When we're in a pinch and need an expert set of hands to work a brush
or snip a few locks for a photoshoot, we turn to the talented Bethany
Brill. No big surprise there – Bethany has tamed the tresses of supes
like Lindsey Wixson and shown off her skills in editorials for
Nylon and Corduroy. Here, our on-call hair pro
offers tips on how to care for your tresses
after you leave the salon, what's hot right now, which styles are already
history, and her own worst mane mistakes. Warning: cornrows ahead!
What are the three hair products you couldn't live without?
Aveda Air Spray, Klorane Dry Shampoo, and Kérestase shampoo and conditioner.
What's the one hair trend you wish would disappear?
I think the really long, shapeless, unkempt hair trend, à la Rachel Zoe and Mary-Kate Olsen, should really come to an end. Hair is so beautiful and flattering when it has a shape that suits the wearer. A great haircut can be a game changer. Stop neglecting your hair and find a good stylist, ladies!
What's the biggest hair crime that most people commit? And how can you fix it?
I think the overall problem with at-home styling is "too much of a good thing." Women get great products and douse their hair in them — good products are meant to be used in small amounts. Another hair crime is "robotic styling" — women go to curl their hair and turn into little robots, doing each piece the same way. Styling is supposed to mimic nature, and there is nothing natural about uniform curls. Change up your curl direction and the size of your sections — keep it natural, baby!
Tell us about the worst haircut you ever got.
Well, in the late 90s I often rocked white-girl cornrows, complete with butterfly clips on the ends. Those were pretty bad.
What do you think your clients would say about you?
I hope they would say I'm pleasant to be around, a hard worker, and that I'm at least somewhat talented when it comes to styling hair.
Fall is a major season to switch up hair. What do you find is being most requested, and what's your favorite new look?
I'm really into a shoulder-length bob with a full fringe. I think it is beautiful when women show a little bit of their neck but still have some long hair flying in the wind.
Each person's hair is so unique, but what are some universal truths we need to know when it comes to hair care?
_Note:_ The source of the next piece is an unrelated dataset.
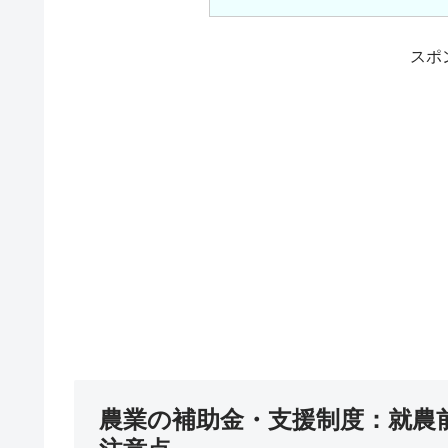
スポ
農業の補助金・支援制度：就農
I think we should all learn to keep experimenting with new techniques until we figure out a low-maintenance routine that fits our individual textures. This includes figuring out how often you wash your hair, if you blow dry or air dry it, and what products you should use. Find a friend with a similar hair texture, share your routines, and bounce ideas off each other!
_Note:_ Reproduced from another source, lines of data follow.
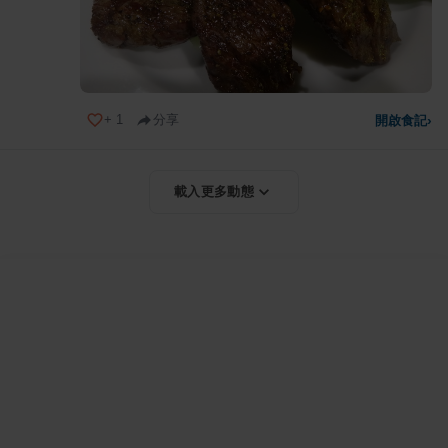
+
1
分享
開啟食記
›
載入更多動態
Who do you trust to cut or style your hair?
I've done my own hair since I was 14.
You got your start doing hair pretty young — how has that worked to your advantage?
I loved hair from childhood — the advantage to that was being able to teach myself through trial and error. Now, I have my own way of doing things, and my own aesthetic.
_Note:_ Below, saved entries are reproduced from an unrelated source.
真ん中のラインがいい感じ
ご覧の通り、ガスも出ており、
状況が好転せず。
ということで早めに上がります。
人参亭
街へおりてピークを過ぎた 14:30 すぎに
If you weren't styling hair, what would you be doing?
Hmmm...tough question. I think no matter what, I would be living the life of an artist (broke). Maybe I would try painting, or work with kids, teaching them to make art.
What is unique about New York women, when it comes to hair?
New York is pretty amazing when it comes to hair. Women are not afraid of their hair — they don't just bleach it blond and straighten it. I think there is an air of sophistication involved with letting the natural beauty of your hair shine through.